→ DATA EXTRACTS:
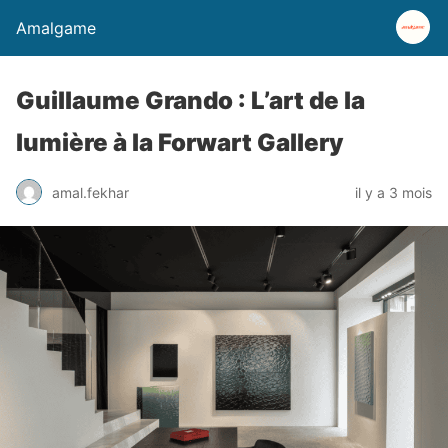
Amalgame
Guillaume Grando : L’art de la
lumière à la Forwart Gallery
amal.fekhar
il y a 3 mois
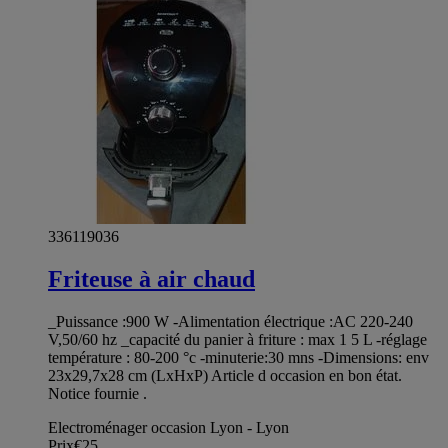
336119036
Friteuse à air chaud
_Puissance :900 W -Alimentation électrique :AC 220-240
V,50/60 hz _capacité du panier à friture : max 1 5 L -réglage
température : 80-200 °c -minuterie:30 mns -Dimensions: env
23x29,7x28 cm (LxHxP) Article d occasion en bon état.
Notice fournie .
Electroménager occasion Lyon - Lyon
Prix
€25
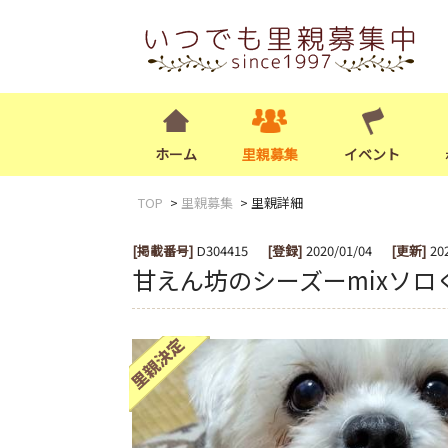
ホーム
里親募集
イベント
TOP
里親募集
里親詳細
[掲載番号]
D304415
[登録]
2020/01/04
[更新]
20
甘えん坊のシーズーmixソロ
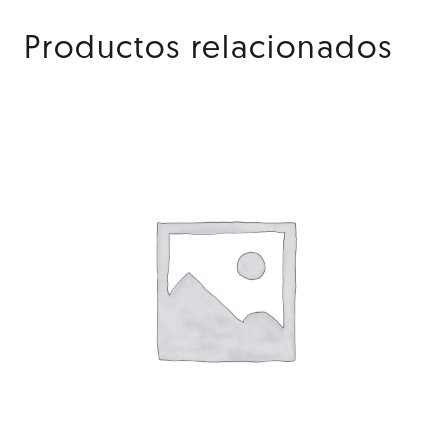
Productos relacionados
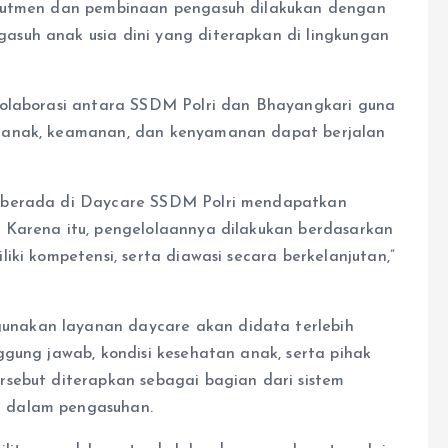
krutmen dan pembinaan pengasuh dilakukan dengan
suh anak usia dini yang diterapkan di lingkungan
kolaborasi antara SSDM Polri dan Bhayangkari guna
 anak, keamanan, dan kenyamanan dapat berjalan
g berada di Daycare SSDM Polri mendapatkan
 Karena itu, pengelolaannya dilakukan berdasarkan
iki kompetensi, serta diawasi secara berkelanjutan,”
nakan layanan daycare akan didata terlebih
ggung jawab, kondisi kesehatan anak, serta pihak
sebut diterapkan sebagai bagian dari sistem
 dalam pengasuhan.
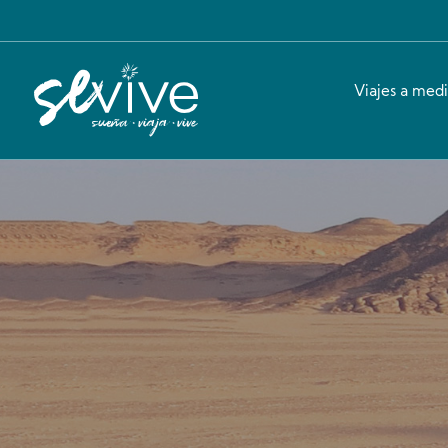
Viajes a med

→ EXERCISE DETAILS: Where a line of the listing holds "occasion", show that line.

→ OUTPUT:
23x29,7x28 cm (LxHxP) Article d occasion en bon état.
Electroménager occasion Lyon - Lyon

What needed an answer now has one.